## Aim of the exercise
For each line below that contains the string "合并结肠癌", copy that line.

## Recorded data
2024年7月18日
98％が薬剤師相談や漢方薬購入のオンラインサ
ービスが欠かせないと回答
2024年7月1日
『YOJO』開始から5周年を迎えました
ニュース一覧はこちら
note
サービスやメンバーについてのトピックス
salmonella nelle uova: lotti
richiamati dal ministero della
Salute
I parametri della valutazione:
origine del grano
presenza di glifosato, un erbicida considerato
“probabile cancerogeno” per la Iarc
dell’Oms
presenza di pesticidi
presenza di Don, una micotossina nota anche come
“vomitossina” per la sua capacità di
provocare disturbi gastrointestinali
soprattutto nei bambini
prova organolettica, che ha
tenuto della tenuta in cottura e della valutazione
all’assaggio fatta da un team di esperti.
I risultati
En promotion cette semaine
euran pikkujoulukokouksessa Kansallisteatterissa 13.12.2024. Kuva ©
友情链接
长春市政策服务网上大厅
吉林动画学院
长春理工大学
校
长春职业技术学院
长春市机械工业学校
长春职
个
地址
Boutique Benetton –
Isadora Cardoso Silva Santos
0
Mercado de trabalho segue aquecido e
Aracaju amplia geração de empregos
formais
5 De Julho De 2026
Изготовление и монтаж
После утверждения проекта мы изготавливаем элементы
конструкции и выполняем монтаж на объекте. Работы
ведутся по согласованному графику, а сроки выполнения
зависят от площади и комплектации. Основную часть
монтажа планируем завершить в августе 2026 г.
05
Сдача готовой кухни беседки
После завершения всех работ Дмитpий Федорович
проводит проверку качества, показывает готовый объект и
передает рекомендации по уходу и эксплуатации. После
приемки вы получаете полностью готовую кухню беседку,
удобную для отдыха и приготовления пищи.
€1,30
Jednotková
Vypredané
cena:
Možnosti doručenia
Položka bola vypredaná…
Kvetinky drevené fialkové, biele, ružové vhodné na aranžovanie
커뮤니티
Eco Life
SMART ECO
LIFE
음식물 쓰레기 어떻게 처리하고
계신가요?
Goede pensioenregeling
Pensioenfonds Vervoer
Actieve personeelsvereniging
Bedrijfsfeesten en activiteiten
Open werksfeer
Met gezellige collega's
* * *
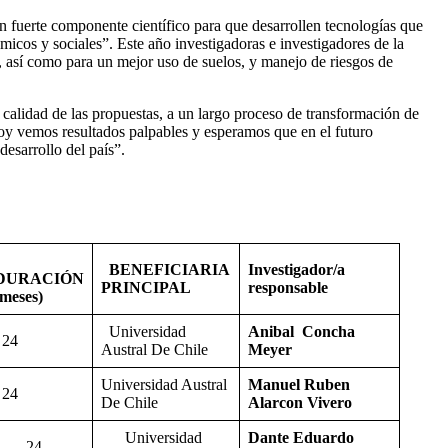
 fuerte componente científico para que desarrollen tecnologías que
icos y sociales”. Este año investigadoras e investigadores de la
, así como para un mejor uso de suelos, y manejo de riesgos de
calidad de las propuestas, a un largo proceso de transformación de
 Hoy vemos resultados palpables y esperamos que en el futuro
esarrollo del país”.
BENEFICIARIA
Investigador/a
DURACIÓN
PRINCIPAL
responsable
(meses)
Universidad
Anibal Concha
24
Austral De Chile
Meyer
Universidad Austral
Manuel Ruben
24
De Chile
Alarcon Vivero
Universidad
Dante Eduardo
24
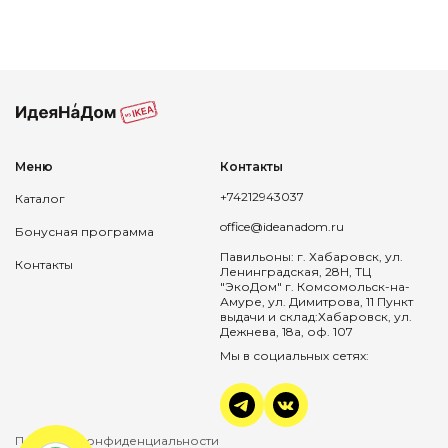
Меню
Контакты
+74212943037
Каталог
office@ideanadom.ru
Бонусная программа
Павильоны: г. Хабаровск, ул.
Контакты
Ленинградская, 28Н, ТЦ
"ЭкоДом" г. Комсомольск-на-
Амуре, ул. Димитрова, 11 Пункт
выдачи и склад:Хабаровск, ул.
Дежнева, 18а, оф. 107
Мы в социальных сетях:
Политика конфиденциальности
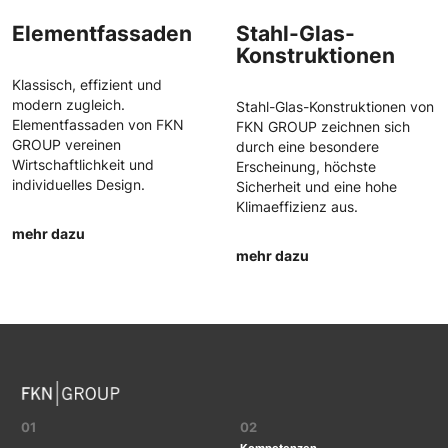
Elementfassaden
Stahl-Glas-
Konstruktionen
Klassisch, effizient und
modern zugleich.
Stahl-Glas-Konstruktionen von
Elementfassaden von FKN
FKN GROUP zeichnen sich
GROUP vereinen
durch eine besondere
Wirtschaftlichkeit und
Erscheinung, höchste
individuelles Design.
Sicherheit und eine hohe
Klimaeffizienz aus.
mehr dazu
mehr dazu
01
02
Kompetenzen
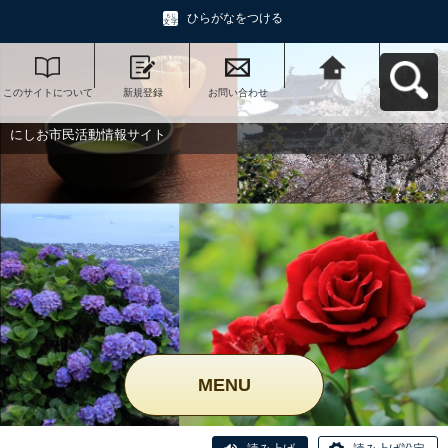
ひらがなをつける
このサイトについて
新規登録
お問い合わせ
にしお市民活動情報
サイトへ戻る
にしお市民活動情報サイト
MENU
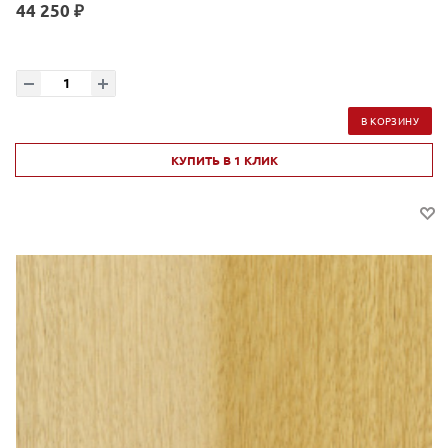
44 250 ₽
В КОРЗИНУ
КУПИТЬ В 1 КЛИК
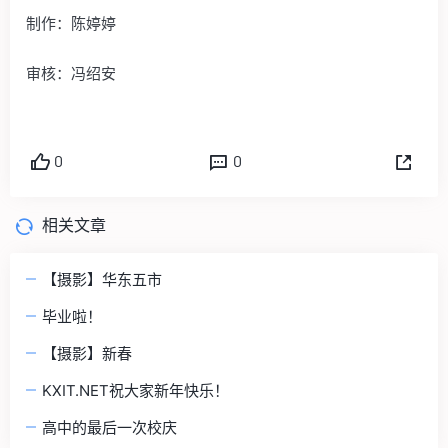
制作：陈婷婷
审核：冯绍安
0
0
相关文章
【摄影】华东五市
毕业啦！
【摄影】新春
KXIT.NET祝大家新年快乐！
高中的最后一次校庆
==
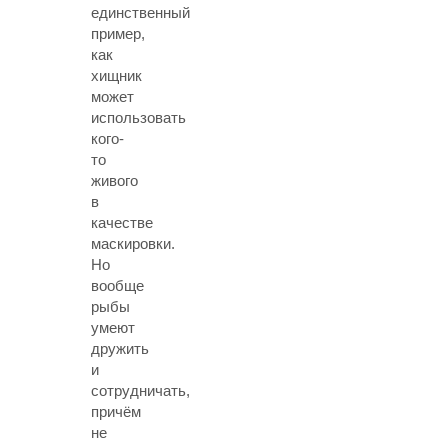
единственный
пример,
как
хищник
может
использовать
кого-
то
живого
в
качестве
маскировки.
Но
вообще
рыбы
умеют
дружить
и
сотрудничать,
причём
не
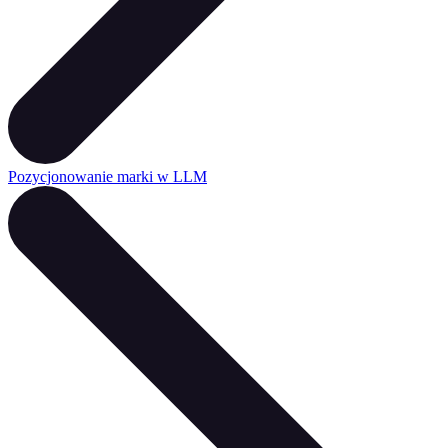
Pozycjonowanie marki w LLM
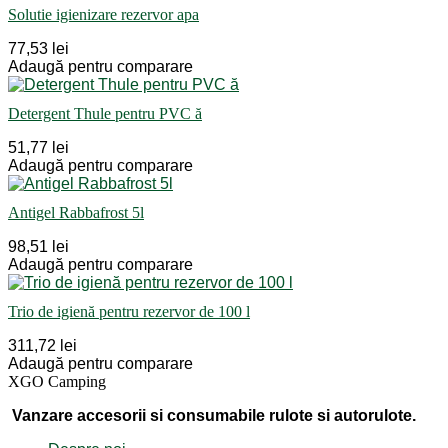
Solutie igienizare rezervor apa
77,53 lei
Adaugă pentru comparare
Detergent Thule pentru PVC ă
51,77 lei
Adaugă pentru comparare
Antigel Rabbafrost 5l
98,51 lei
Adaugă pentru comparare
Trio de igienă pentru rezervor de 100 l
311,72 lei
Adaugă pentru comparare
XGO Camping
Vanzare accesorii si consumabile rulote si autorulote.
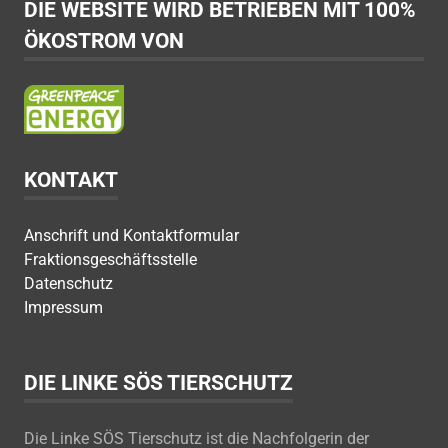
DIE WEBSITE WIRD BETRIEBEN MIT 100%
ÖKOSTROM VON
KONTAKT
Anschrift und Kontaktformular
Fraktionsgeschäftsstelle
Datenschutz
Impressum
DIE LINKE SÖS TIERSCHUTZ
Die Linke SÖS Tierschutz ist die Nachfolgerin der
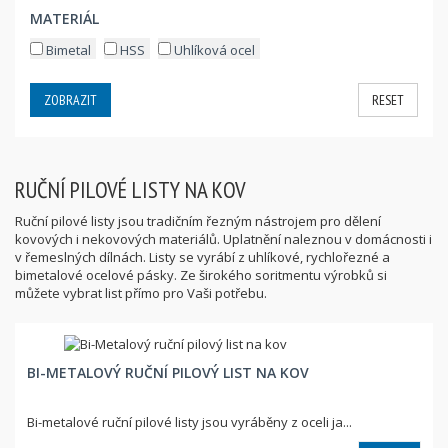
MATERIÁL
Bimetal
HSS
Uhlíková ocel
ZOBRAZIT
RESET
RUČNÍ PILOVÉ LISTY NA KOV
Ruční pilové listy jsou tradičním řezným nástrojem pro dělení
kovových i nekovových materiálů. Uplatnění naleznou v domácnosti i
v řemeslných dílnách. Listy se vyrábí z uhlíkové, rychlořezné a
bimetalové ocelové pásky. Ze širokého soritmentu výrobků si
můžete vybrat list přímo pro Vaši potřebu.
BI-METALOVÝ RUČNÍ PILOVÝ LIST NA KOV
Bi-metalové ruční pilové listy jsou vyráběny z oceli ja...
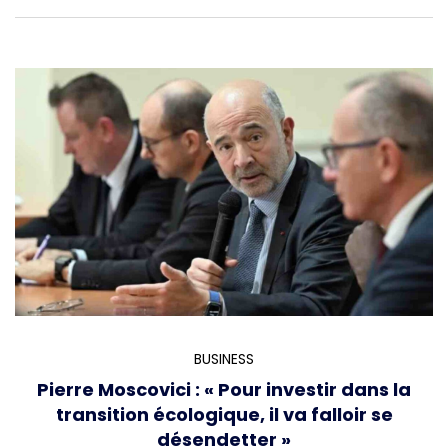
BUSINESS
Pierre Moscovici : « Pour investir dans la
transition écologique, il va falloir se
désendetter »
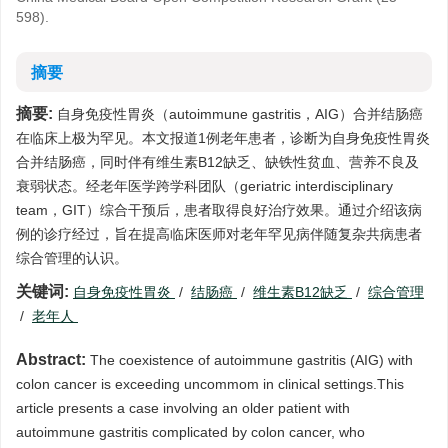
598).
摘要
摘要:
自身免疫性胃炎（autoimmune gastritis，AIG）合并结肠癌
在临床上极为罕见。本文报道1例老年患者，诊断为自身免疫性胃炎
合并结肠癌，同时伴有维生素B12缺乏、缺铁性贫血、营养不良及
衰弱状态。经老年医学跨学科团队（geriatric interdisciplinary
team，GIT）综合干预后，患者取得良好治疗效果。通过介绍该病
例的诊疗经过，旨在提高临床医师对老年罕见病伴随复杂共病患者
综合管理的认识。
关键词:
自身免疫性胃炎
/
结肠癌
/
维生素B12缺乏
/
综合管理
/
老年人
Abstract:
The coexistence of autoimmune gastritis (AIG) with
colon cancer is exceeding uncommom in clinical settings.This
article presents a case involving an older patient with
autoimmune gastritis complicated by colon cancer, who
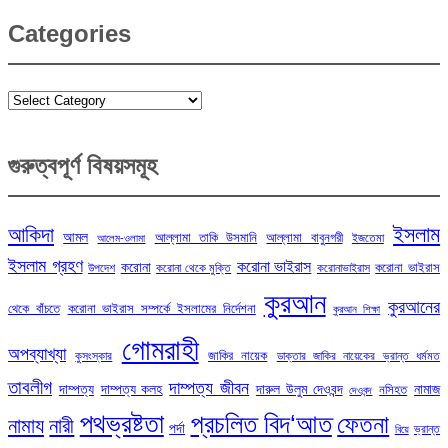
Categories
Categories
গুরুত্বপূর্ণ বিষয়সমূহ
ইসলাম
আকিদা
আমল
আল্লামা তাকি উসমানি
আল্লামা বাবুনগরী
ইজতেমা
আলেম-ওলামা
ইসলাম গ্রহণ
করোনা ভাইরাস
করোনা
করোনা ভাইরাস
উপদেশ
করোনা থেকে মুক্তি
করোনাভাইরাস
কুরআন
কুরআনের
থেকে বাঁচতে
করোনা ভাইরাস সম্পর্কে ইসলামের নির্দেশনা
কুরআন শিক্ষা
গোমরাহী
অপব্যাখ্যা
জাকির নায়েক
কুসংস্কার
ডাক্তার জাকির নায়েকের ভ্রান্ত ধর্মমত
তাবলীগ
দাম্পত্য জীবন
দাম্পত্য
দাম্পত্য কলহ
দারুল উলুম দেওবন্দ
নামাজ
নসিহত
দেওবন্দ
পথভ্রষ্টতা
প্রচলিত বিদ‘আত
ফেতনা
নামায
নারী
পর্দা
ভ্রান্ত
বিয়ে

## Answer to the exercise
自身免疫性胃炎（autoimmune gastritis，AIG）合并结肠癌
合并结肠癌，同时伴有维生素B12缺乏、缺铁性贫血、营养不良及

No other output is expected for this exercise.